• _EXERCISE MATERIALS_

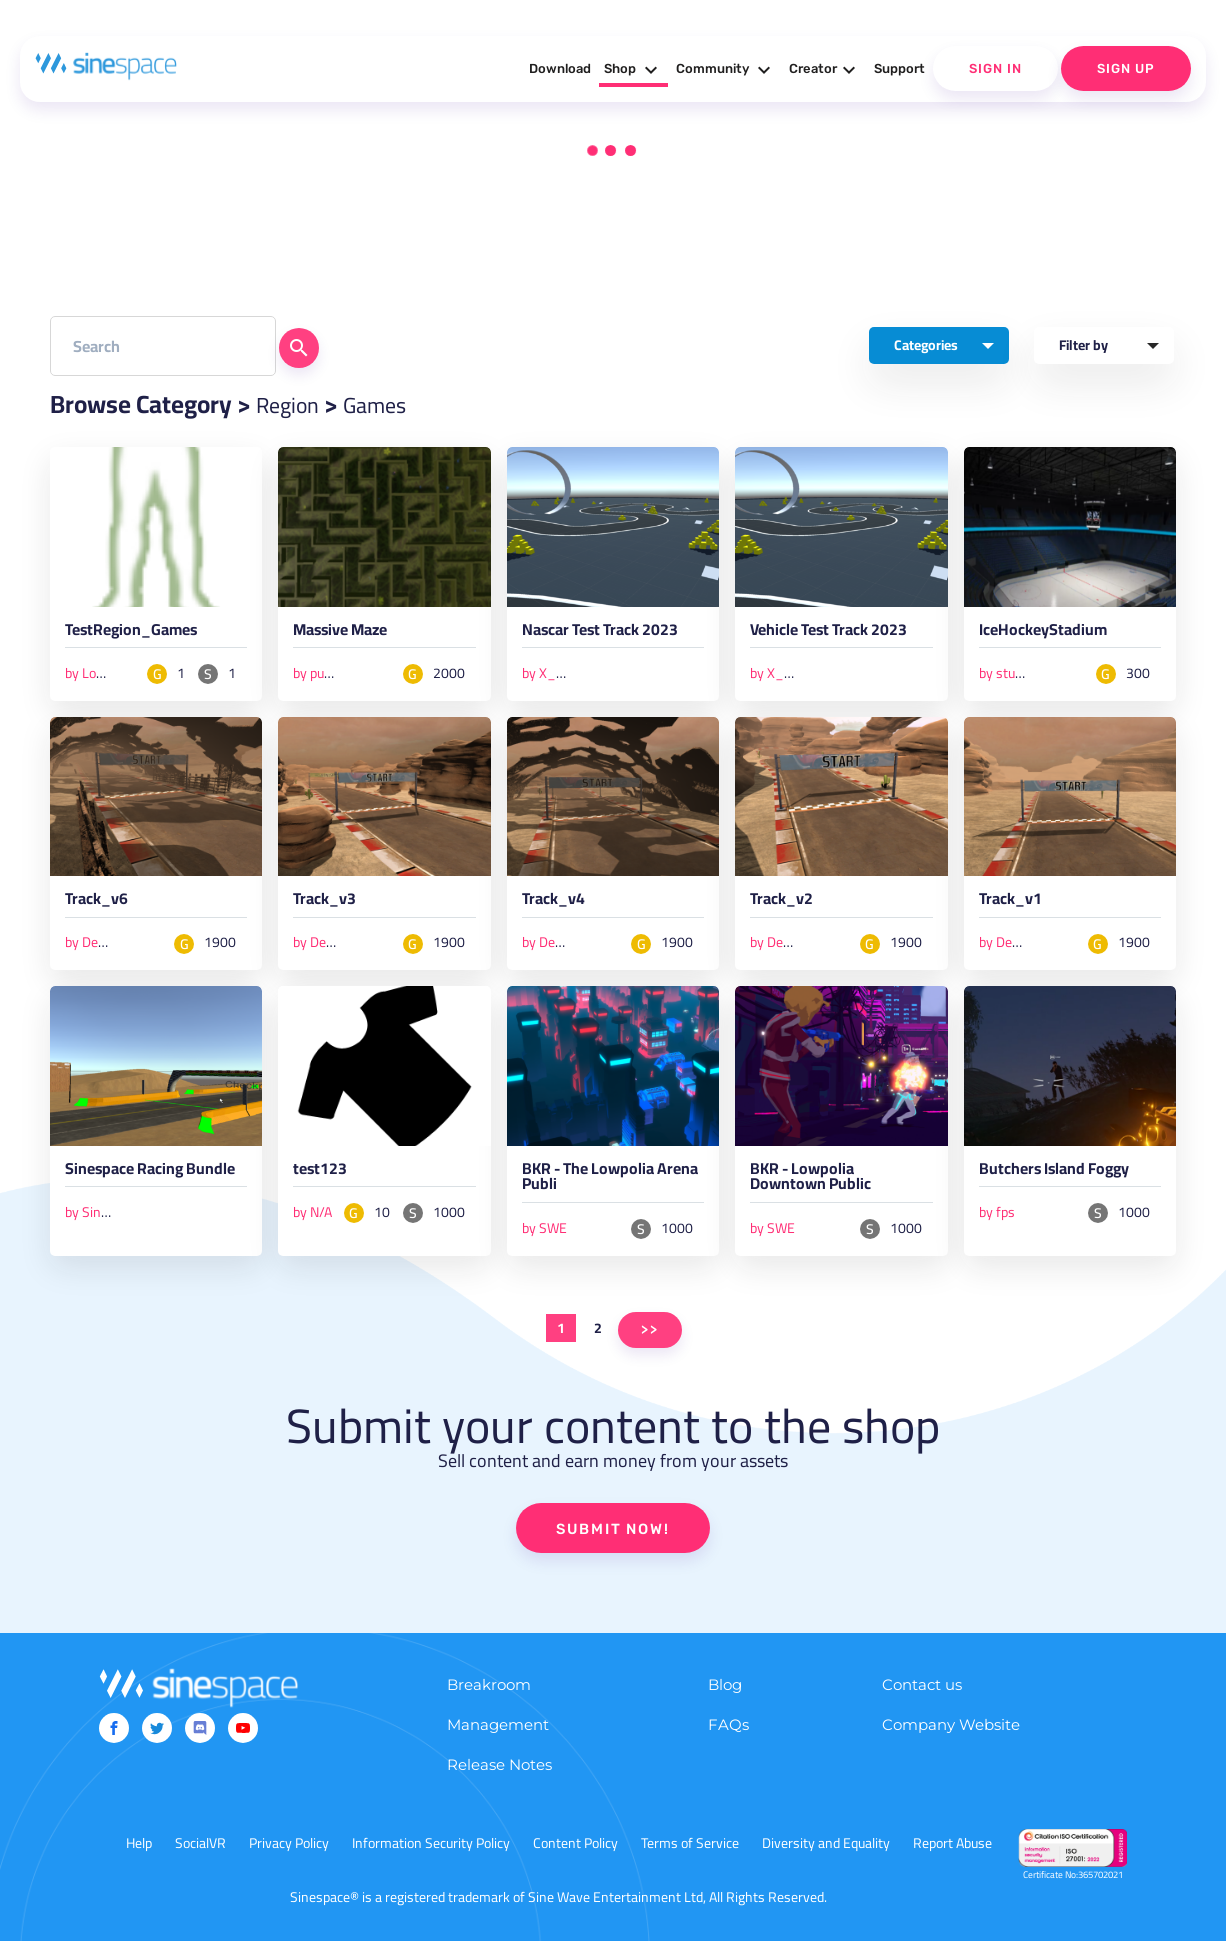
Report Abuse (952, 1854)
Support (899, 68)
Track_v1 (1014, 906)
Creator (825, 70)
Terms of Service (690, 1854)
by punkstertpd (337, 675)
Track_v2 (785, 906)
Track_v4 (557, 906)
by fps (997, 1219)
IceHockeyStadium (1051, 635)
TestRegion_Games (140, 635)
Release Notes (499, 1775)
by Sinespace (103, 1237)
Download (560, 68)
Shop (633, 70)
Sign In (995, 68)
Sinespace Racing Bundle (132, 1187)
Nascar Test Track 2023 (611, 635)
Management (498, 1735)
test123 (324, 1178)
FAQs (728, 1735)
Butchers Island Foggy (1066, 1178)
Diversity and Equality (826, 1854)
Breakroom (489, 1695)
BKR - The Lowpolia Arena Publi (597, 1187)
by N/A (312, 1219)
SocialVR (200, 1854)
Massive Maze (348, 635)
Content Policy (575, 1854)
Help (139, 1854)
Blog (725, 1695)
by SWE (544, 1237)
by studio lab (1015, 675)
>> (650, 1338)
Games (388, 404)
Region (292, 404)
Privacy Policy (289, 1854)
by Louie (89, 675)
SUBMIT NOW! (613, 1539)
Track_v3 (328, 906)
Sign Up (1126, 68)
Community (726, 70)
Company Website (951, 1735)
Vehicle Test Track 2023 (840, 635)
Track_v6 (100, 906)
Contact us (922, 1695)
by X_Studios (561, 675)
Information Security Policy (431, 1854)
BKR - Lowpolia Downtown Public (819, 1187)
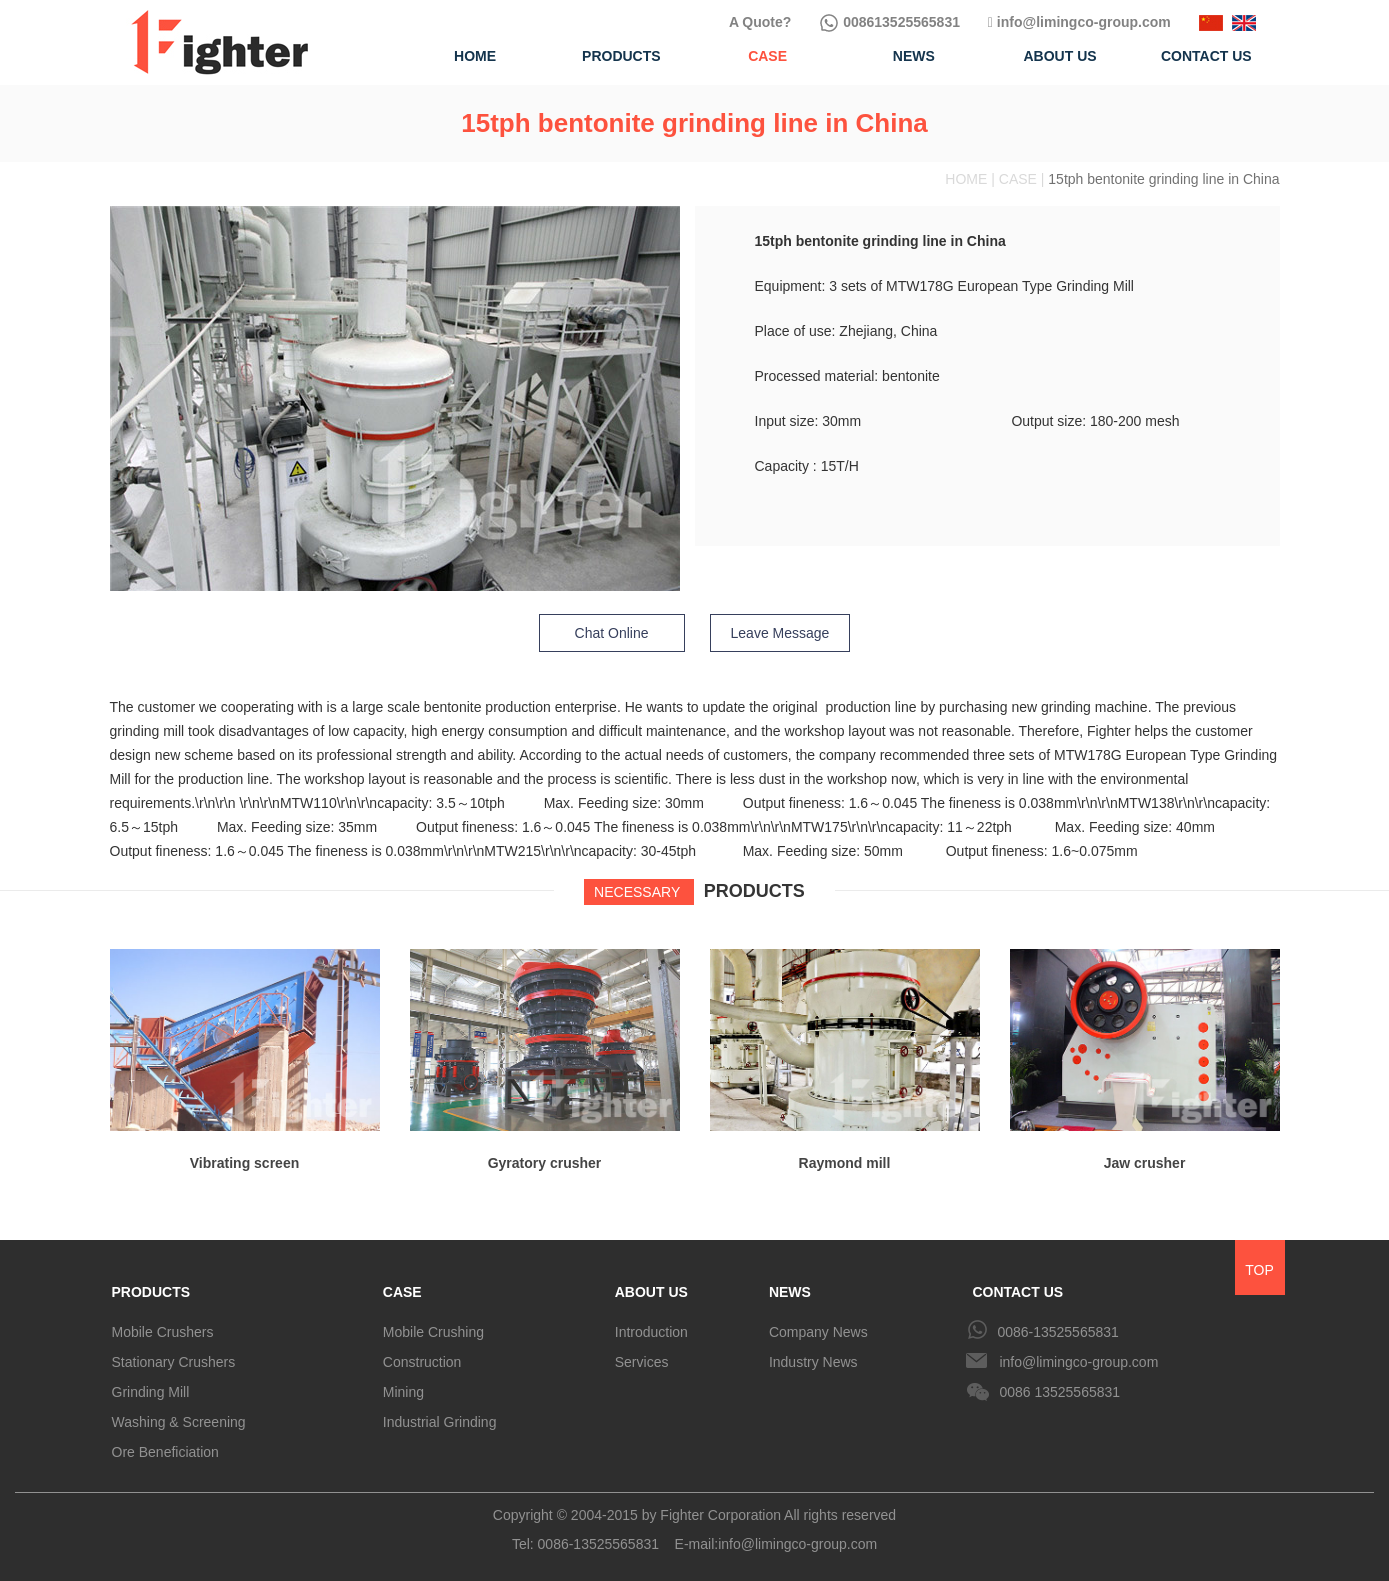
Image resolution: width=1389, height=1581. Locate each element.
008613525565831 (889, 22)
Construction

• _PROBLEM DETAILS_
With the pictures omitted, print precisely the lines from the one with "by Sinespace (103, 1237)" to the final line of the records, both included.

• _RESPONSE AREA_
by Sinespace (103, 1237)
Download (560, 68)
Shop (633, 70)
Sign In (995, 68)
Sinespace Racing Bundle (132, 1187)
Nascar Test Track 2023 (611, 635)
Management (498, 1735)
test123 (324, 1178)
FAQs (728, 1735)
Butchers Island Foggy (1066, 1178)
Diversity and Equality (826, 1854)
Breakroom (489, 1695)
BKR - The Lowpolia Arena Publi (597, 1187)
by N/A (312, 1219)
SocialVR (200, 1854)
Massive Maze (348, 635)
Content Policy (575, 1854)
Help (139, 1854)
Blog (725, 1695)
by SWE (544, 1237)
by studio lab (1015, 675)
>> (650, 1338)
Games (388, 404)
Region (292, 404)
Privacy Policy (289, 1854)
by Louie (89, 675)
SUBMIT NOW! (613, 1539)
Track_v3 (328, 906)
Sign Up (1126, 68)
Community (726, 70)
Company Website (951, 1735)
Vehicle Test Track 2023 (840, 635)
Track_v6 (100, 906)
Contact us (922, 1695)
by X_Studios (561, 675)
Information Security Policy (431, 1854)
BKR - Lowpolia Downtown Public (819, 1187)
Image resolution: width=1389, height=1581. Locate each element.
008613525565831 (889, 22)
Construction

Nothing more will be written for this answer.